Identify each line below that contains the word "with", and copy it out.

____

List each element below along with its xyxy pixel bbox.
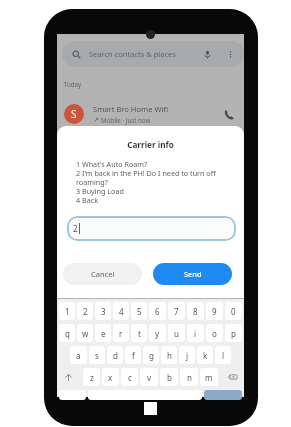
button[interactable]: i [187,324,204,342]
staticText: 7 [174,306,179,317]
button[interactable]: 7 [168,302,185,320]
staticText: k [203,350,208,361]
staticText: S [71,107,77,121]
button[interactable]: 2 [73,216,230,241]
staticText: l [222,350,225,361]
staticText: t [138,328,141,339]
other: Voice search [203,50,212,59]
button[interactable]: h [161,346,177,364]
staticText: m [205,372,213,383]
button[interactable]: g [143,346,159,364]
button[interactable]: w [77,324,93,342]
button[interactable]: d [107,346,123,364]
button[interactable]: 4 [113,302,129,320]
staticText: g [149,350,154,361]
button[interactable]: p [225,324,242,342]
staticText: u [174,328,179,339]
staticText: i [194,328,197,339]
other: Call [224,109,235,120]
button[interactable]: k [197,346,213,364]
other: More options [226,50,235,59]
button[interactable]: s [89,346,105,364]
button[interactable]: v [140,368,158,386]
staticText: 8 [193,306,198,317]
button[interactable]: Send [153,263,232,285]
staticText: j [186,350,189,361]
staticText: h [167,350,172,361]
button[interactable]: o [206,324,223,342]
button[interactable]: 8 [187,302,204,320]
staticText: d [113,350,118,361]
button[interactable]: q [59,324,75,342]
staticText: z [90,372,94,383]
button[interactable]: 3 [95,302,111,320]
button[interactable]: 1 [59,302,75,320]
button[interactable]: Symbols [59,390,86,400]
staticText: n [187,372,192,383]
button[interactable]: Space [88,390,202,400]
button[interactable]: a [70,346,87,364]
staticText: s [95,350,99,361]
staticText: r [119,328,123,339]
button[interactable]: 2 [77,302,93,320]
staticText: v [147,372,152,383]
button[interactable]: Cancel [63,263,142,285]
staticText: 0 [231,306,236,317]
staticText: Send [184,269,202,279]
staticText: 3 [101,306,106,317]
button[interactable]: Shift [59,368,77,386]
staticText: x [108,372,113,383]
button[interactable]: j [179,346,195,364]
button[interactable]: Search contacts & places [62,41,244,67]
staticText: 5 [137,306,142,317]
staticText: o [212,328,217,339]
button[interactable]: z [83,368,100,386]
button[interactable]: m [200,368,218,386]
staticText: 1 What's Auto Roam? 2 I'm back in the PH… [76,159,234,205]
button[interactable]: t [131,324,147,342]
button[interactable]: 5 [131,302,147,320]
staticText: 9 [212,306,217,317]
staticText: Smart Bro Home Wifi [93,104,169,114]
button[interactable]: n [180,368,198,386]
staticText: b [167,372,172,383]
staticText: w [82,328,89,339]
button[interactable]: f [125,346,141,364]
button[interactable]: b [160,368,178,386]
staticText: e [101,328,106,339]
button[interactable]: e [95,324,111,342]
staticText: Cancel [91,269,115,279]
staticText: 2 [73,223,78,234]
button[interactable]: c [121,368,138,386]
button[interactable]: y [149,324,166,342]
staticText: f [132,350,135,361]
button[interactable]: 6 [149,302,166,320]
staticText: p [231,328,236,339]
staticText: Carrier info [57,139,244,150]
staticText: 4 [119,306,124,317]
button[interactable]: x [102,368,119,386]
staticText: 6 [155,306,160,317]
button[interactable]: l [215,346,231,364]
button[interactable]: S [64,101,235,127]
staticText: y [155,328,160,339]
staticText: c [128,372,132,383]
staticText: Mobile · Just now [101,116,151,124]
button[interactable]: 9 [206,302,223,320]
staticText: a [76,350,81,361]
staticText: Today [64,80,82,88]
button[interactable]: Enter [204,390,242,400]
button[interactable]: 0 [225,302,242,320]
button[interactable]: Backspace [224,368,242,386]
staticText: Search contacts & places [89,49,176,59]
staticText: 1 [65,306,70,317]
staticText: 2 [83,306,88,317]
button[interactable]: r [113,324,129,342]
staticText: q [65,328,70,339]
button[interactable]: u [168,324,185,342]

____

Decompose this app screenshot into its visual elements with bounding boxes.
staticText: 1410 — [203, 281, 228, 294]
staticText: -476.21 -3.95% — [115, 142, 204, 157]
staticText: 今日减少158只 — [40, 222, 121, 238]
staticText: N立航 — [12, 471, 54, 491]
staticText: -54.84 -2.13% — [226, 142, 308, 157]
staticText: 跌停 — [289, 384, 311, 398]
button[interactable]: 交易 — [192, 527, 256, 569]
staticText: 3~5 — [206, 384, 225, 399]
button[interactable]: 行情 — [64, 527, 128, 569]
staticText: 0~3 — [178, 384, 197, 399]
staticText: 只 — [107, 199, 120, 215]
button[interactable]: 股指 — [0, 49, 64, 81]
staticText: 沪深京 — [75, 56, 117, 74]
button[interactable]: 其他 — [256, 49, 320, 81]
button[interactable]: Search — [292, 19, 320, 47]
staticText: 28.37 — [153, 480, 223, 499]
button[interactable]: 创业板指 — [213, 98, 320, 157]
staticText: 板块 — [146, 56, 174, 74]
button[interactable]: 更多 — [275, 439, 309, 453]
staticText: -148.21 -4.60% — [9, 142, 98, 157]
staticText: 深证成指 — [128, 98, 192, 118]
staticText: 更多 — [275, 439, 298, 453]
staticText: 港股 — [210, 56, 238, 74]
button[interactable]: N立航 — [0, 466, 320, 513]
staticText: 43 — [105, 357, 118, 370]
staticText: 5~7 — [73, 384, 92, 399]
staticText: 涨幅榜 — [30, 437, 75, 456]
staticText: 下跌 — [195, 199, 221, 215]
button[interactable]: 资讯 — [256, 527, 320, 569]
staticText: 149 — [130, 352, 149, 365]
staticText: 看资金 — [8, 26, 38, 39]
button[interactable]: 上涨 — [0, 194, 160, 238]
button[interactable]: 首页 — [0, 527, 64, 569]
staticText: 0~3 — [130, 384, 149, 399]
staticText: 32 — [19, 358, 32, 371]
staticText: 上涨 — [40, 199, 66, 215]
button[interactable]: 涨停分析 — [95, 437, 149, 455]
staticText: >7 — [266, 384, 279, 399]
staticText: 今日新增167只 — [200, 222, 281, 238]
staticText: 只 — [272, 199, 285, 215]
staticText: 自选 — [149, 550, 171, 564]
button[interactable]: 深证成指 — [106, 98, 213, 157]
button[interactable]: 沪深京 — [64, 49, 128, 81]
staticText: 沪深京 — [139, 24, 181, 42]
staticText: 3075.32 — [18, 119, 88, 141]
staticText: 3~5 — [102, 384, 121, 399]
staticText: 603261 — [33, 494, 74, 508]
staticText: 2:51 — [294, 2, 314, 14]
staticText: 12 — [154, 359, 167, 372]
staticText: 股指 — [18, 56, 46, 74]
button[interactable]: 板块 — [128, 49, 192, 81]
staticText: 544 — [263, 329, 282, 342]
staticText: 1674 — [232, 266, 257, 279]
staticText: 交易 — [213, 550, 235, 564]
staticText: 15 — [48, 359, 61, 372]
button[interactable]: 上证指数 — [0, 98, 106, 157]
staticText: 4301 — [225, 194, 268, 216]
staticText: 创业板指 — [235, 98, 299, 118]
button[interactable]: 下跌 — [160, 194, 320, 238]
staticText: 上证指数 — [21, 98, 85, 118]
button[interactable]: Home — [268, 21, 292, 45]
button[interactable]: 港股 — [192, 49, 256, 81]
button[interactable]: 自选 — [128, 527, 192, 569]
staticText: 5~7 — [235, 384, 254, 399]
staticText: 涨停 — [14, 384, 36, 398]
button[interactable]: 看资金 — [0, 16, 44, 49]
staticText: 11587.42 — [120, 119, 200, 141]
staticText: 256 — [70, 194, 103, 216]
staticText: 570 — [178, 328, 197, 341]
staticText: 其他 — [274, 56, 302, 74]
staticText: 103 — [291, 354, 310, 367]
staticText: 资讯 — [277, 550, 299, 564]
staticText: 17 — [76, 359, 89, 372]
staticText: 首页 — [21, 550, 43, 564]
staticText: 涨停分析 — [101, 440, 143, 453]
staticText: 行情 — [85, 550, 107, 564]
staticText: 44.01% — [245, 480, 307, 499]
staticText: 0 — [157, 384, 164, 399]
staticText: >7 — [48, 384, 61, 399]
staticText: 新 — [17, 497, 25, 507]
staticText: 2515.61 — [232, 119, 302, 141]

____

Your solution
List each element below along with its xyxy pixel bbox.
Decompose this app screenshot into its visual elements with bounding boxes.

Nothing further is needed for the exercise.